▸ **Data section**
Content starts
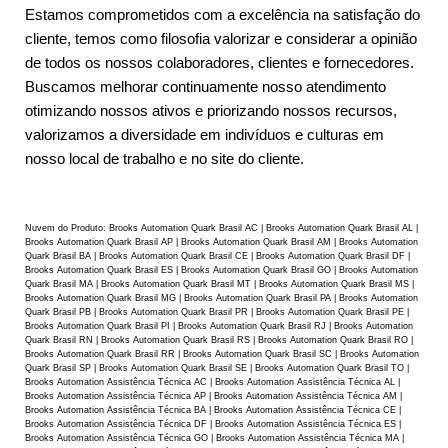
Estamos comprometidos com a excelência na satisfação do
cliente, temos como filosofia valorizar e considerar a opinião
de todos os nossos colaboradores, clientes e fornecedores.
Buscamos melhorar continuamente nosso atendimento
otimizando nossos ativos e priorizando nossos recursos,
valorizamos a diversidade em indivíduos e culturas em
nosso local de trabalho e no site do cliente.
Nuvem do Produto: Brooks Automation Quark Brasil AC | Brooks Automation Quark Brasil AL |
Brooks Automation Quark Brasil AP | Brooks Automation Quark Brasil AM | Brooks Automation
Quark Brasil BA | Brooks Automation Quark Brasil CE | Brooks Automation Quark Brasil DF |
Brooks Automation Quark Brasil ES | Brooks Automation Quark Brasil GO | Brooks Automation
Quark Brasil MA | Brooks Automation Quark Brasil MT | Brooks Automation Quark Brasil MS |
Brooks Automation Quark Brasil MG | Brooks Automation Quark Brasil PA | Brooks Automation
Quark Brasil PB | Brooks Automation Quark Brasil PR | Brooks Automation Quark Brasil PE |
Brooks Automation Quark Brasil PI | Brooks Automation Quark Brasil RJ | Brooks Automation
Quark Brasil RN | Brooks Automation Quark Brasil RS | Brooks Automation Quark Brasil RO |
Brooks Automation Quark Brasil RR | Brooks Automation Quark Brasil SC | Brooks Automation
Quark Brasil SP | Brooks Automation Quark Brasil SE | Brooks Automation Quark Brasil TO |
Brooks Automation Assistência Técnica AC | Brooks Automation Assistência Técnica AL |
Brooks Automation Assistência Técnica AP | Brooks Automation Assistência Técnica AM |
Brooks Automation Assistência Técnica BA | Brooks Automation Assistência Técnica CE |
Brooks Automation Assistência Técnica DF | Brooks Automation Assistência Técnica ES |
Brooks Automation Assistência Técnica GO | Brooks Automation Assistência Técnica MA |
Content ends
▸ **Task statement**
Please copy out each line of the material that contains the string "Técnica".

▸ **Response to the exercise**
Brooks Automation Assistência Técnica AC | Brooks Automation Assistência Técnica AL |
Brooks Automation Assistência Técnica AP | Brooks Automation Assistência Técnica AM |
Brooks Automation Assistência Técnica BA | Brooks Automation Assistência Técnica CE |
Brooks Automation Assistência Técnica DF | Brooks Automation Assistência Técnica ES |
Brooks Automation Assistência Técnica GO | Brooks Automation Assistência Técnica MA |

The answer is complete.